My early years

No matter who we are, even siblings growing up together, we are uniquely different due to our personalities. As we grow older, our life experiences outside the home further shape these personalities.

I was born to a forty-year-old single mother, and 18 months later, my parents legally divorced. My mom worked as a live-in maid, so home was a servant's quarters where she worked. For the first five years of my life, I lacked for nothing, as my mom's employer and their family helped take care of me. Only recently did I realize the immense impact that phase had on my life and how I approached it. Why? During those critical first five years, the foundation for having my emotional and financial needs met was laid.

When we occasionally visited my mom’s friends or our family during those early years, I found it difficult to get along with most kids my age. This worried my mom, prompting her to get me out of the isolation I was growing up in. At five years old, my mom and I moved out of the servant's quarters and into a one-bedroom flat. As a kid, the move didn't bother me much; it was the people who took some getting used to.

My mom's employer was a white family living in an all-white neighborhood where I spent the first five years of my life. Now, in Roodewal, a poor brown area in Worcester, I was a brown child with a white accent and manners—I ate every meal with a knife and fork. For most of my pre-teen years, I was ridiculed for my mannerisms, like saying "please" and "thank you," by older kids and some adults in the neighborhood. This left a lasting mark on me. Later, I realized that this treatment was common in many people's lives. Even well-known figures like Miley Cyrus and Chris Rock have shared stories of rough school years.

The next 18 years living with a working single mom taught me about independence, being comfortable alone, and how to avoid conflict. The early experiences, before our move, made me hunger for what was. This was thanks to my mom's encouragement to try things, even when I failed, she would talk me into trying again. At times harshly if she saw I wanted to give up.

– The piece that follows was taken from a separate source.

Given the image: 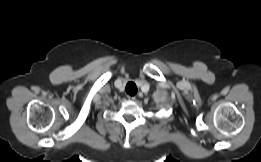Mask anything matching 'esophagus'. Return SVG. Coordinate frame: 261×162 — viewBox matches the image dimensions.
<instances>
[{"label":"esophagus","instance_id":"obj_1","mask_svg":"<svg viewBox=\"0 0 261 162\" xmlns=\"http://www.w3.org/2000/svg\"><path fill=\"white\" fill-rule=\"evenodd\" d=\"M128 99L134 101V100H136V97L135 96H128Z\"/></svg>","mask_w":261,"mask_h":162}]
</instances>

This instilled in me a can-do-will-try attitude. To me, my mom was a constant, and her faith in God was her constant. Following her example, I strive to be a constant for my family and others, grounded in God as my constant.

My mom was the only person I could depend on all my life. Experience taught me that people, whether your spouse, children, or a stranger on the street, expect your best while often requiring you to be content with their not-so-best. Being happy sometimes means doing what is counterintuitive, like, as mentioned, always giving your best. I will elaborate more on this when explaining the five pillars.

Here, I have provided a broad overview of what shaped me during the first 23 years of my life. During this time, I developed an optimistic yet realistic outlook on life. My motto is to treat others the way you want to be treated. First, it is to set an example of your expectations. Second, if you decide to walk away, you won't feel guilty for not doing your part; cause you did. Yes, some people will try to take advantage, but you should stay true to grounded principles. And third, pray.